Music Reviews

Gene Loves Jezebel

Voodoo Dollies: The Best of Gene Loves Jezebel

Beggars Banquet

Usually, “best of” albums either serve as historical fodder or a cash-in on a (once) too-hot-to-handle trend. Gene Loves Jezebel’s Voodoo Dollies: The Best Of serves as both. Taking sonic cues from early U2, Adam Ant and Duran Duran, the Jezebels (led by brothers Michael and Jay Aston) dredged up an art-rock brew that, while distinctly theirs, was quite vogue in the post-New Romantic/pre-Goth infestation era. Alternatingly sexy/shimmering, slinky/slick, crassly commercial/non-conformist, GLJ’s sound was in perpetual transition in order with the day: From the proto-Goth anthem “Shaving My Neck” (criminally omitted on Voodoo Dollies ) to the Hollyrock buttshaking of 1990’s Kiss of Life (and then on to the cliched “return to form,” whatever one that may be, of 1993’s Heavenly Bodies ), GLJ somehow always remained GLJ, which in retrospect, seems completely baffling. In any case, Voodoo Dollies displays, full-frontal nude-style, how baffling (good and bad) the Jezebels – and the ’80s in general – were, with each of their six albums receiving near-equal treatment.

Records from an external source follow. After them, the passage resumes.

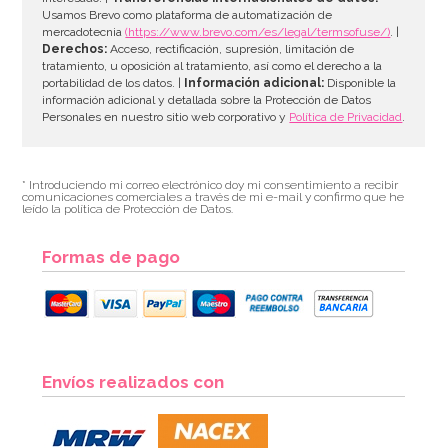
AÑADIR
Usamos Brevo como plataforma de automatización de
mercadotecnia
(https://www.brevo.com/es/legal/termsofuse/)
. |
Derechos:
Acceso, rectificación, supresión, limitación de
tratamiento, u oposición al tratamiento, así como el derecho a la
portabilidad de los datos. |
Información adicional:
Disponible la
información adicional y detallada sobre la Protección de Datos
Personales en nuestro sitio web corporativo y
Política de Privacidad
.
* Introduciendo mi correo electrónico doy mi consentimiento a recibir
comunicaciones comerciales a través de mi e-mail y confirmo que he
leído la política de Protección de Datos.
Formas de pago
Bombona de Helio para Globos Maxi
Envíos realizados con
54,55€
64,95€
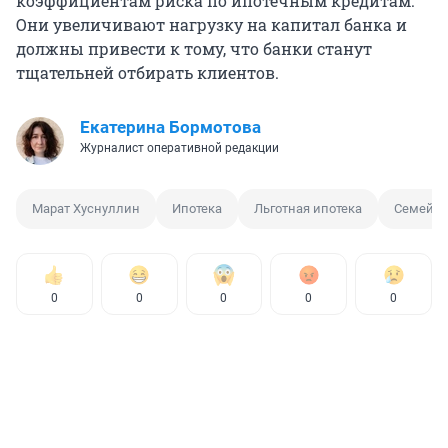
коэффициентам риска по ипотечным кредитам.
Они увеличивают нагрузку на капитал банка и
должны привести к тому, что банки станут
тщательней отбирать клиентов.
Екатерина Бормотова
Журналист оперативной редакции
Марат Хуснуллин
Ипотека
Льготная ипотека
Семейна
0
0
0
0
0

More than anything, GLJ was a sign of the times, and how those times gradually changed. Much like the Cult, the March Violets and a number of other lesser Batcave alumni, GLJ graduated from pretentiousness to preposterousness, from gothic artsy-fartsyness to stadium-ready stoopidity, to suit the winds of commercial change. But as pockmarked as that may sound, the band still remained a guilty, guilty pleasure, and above all, a sign , a sign that some eras will remain infinitely more special, more ingrained into our collective consciousness. And that, alas, time moves on. Voodoo Dollies : history of trends indeed.